Taxidermist jailed after trading in rhino horn with ‘Chinese mafia’
Man who sold banned tiger skulls and whale teeth jailed for 56 weeks for offending a third time
Jack Hardy
A TAXIDERMIST who posed with stuffed exotic animals has been jailed for using his business as a front for trading illicit items such as rhino horns to the “Chinese mafia”.
Aaron Halstead was yesterday imprisoned for 56 weeks after flouting laws over trading in endangered species for a third time since 2011.
Operating under the guise of a legitimate taxidermy business, he sold and transported black rhino horns and obtained tiger skulls, sperm whale teeth, a rhino skull and elephant tusks for sale, Preston Crown Court heard.
The 29-year-old, of Burnley, Lancs, would routinely post pictures of himself on social media alongside animals he had legally taxidermied – including him roaring alongside the head of a tiger, riding a giraffe and even driving a car with a zebra in the back.
He had first been investigated and cautioned in 2011 for breaching the regulations surrounding endangered species when he was a student who operated a taxidermy business.
Following the caution, he had the benefit of guidance from a police officer with more than 20 years’ experience in wildlife crime who explained to him the legislation.
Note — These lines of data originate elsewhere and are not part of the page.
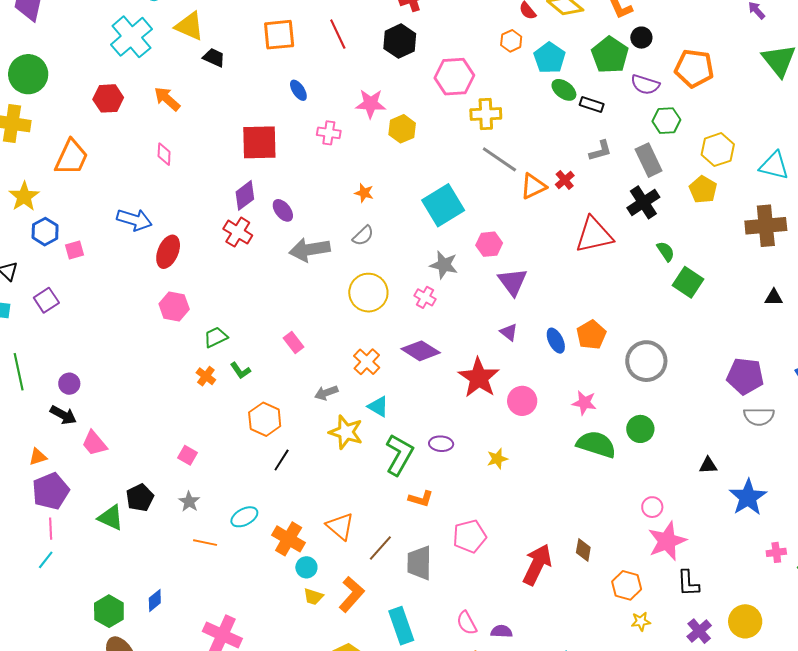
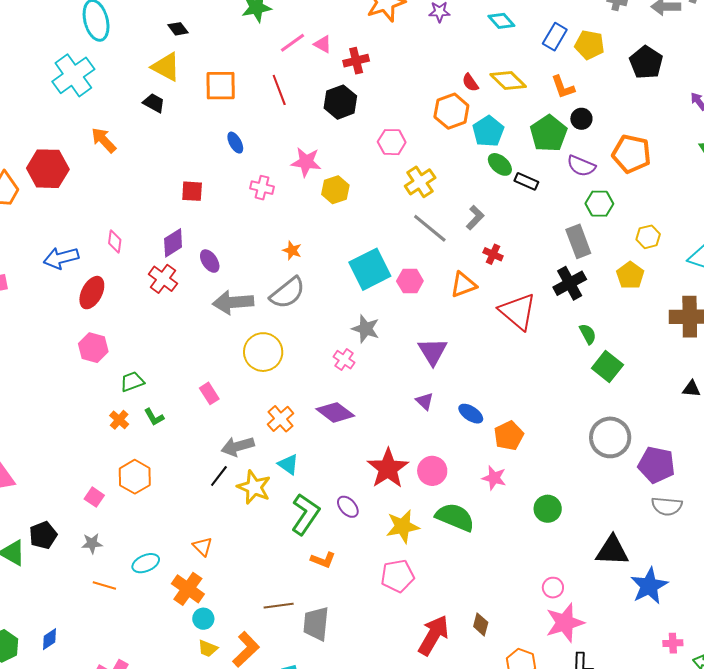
yellow triangle: (190, 26) -> (166, 67), moved
orange hexagon: (511, 41) -> (451, 111), size x1.6
pink hexagon: (454, 77) -> (392, 142), size x0.7
red hexagon: (108, 98) -> (48, 169), moved, size x1.4
yellow cross: (486, 114) -> (420, 182), turned -36
red square: (259, 142) -> (192, 191), size x0.6
yellow hexagon: (718, 150) -> (648, 237), size x0.7
gray L-shape: (600, 151) -> (475, 218), moved, turned -35
pink diamond: (164, 154) -> (115, 242), moved
red cross: (565, 180) -> (493, 254), turned -30
orange triangle: (533, 186) -> (463, 285), moved
blue arrow: (134, 220) -> (61, 258), turned 144
red triangle: (594, 235) -> (518, 311), turned 48
gray semicircle: (363, 236) -> (287, 293), size x1.6
pink hexagon: (489, 244) -> (410, 281), moved
yellow circle: (368, 293) -> (263, 352), moved
orange pentagon: (591, 335) -> (509, 436), moved
blue ellipse: (556, 341) -> (471, 414), turned -35
gray circle: (646, 361) -> (610, 437), moved
red star: (479, 378) -> (388, 468), moved
gray arrow: (326, 393) -> (238, 446), size x1.4
orange hexagon: (265, 419) -> (135, 477), moved
purple ellipse: (441, 444) -> (348, 507), turned 40
green semicircle: (596, 444) -> (455, 517), moved
yellow star: (497, 459) -> (403, 526), size x1.6
black line: (282, 460) -> (219, 476), moved
black triangle: (708, 465) -> (612, 551), size x1.8
gray star: (189, 502) -> (92, 543), turned 30
orange triangle: (340, 526) -> (203, 547), moved, size x0.7
pink pentagon: (470, 536) -> (398, 576), moved
brown line: (380, 548) -> (279, 606), turned 36

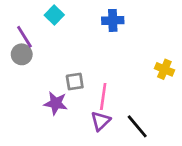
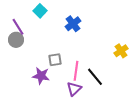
blue cross: (113, 20) -> (73, 24), moved, turned -35
yellow cross: (164, 69) -> (121, 51), turned 32
black line: (137, 126) -> (95, 77), moved

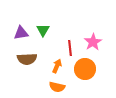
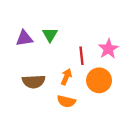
brown semicircle: (27, 59) -> (34, 82), moved

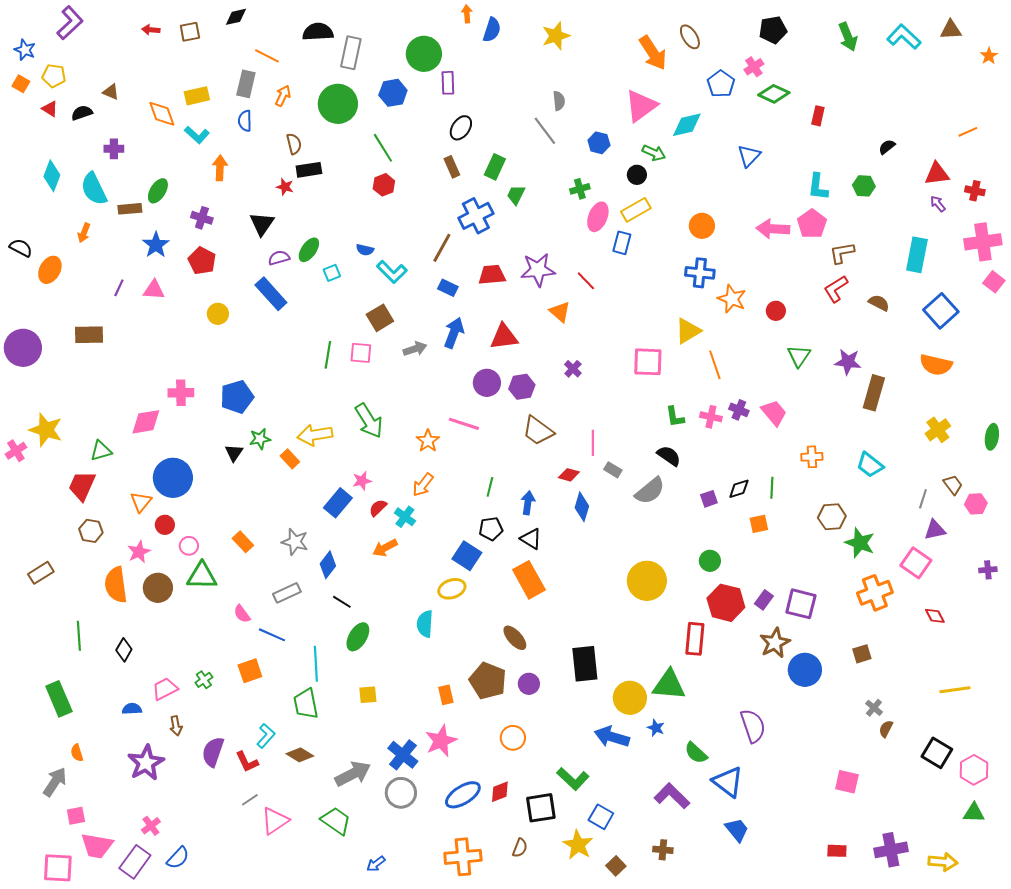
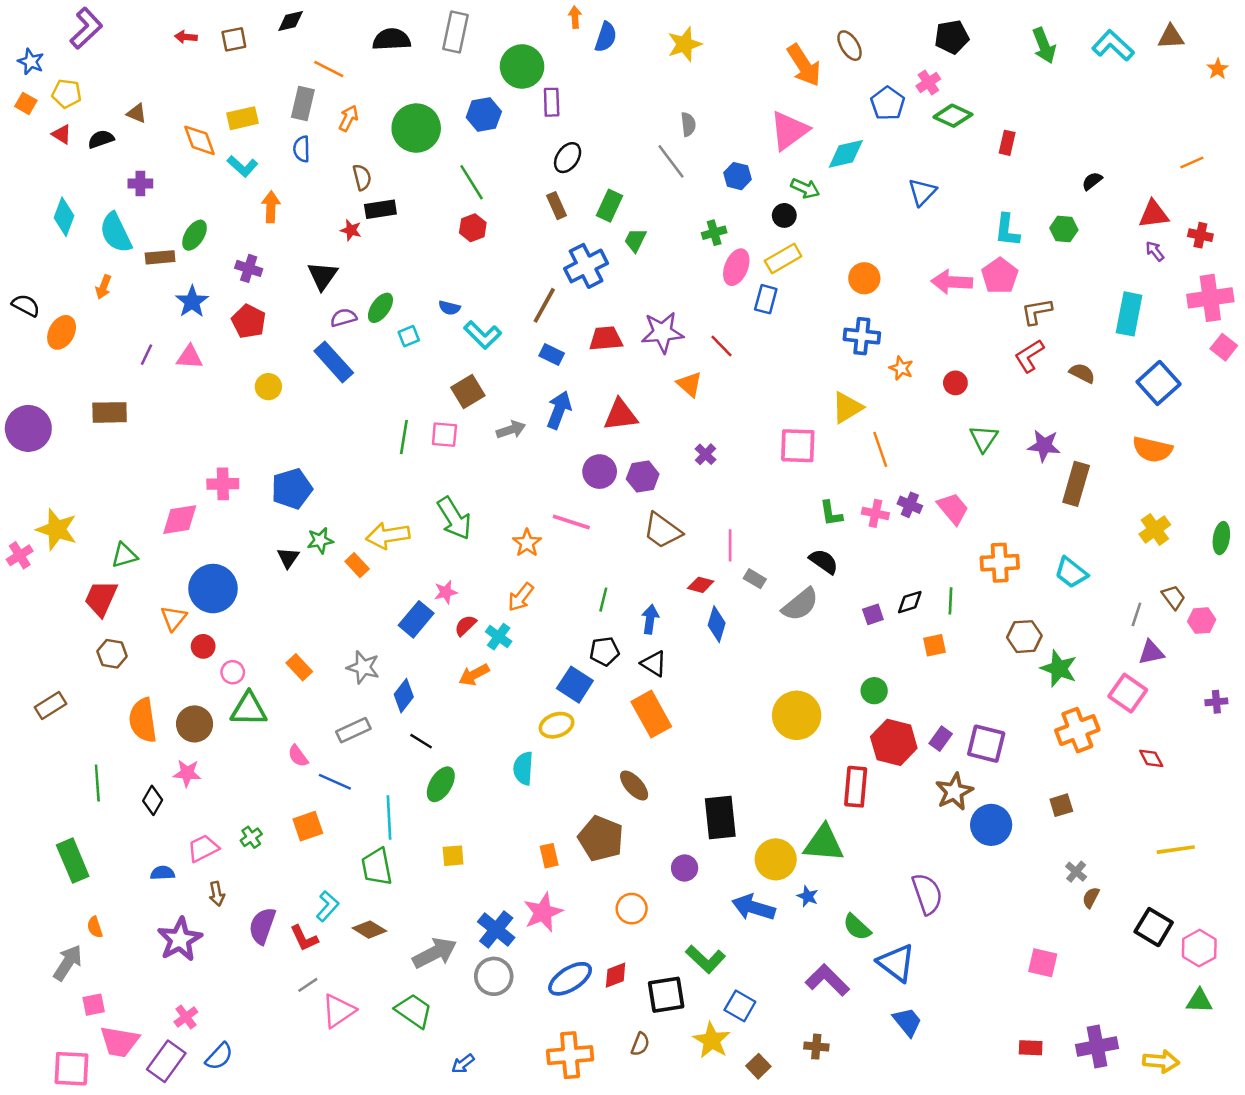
gray rectangle: (351, 53) -> (456, 32), moved
orange star: (732, 299) -> (901, 368), size x0.7
orange cross: (812, 457) -> (1000, 563), size x1.4
pink star: (139, 552) -> (187, 773), moved, turned 30
purple circle: (529, 684) -> (685, 868), moved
But Halstead went on to ignore the advice and was later jailed for 24 weeks in 2015 after he admitted purchasing sperm whale teeth, a cheetah skull and a dolphin skull, and offered to sell a snowy owl without a permit.
Yesterday, he received another term of imprisonment after pleading guilty to nine similar breaches of the control of trade in endangered species regulations between September 2017 and January 2018.
Halstead was said by the Crown to have used his legitimate business as “a vehicle for his illicit trading”, arranging deals through his business website, as well as social media platforms.
Adrian Farrow, prosecuting, told the court: “He was intimately familiar with the legislation and had been provided with specific guidance in relation to it.
“Against that background, the circumstances of the offences for which he now falls to be sentenced can be characterised as deliberate and calculated actions driven by the considerable financial gains which can be made in such trade.”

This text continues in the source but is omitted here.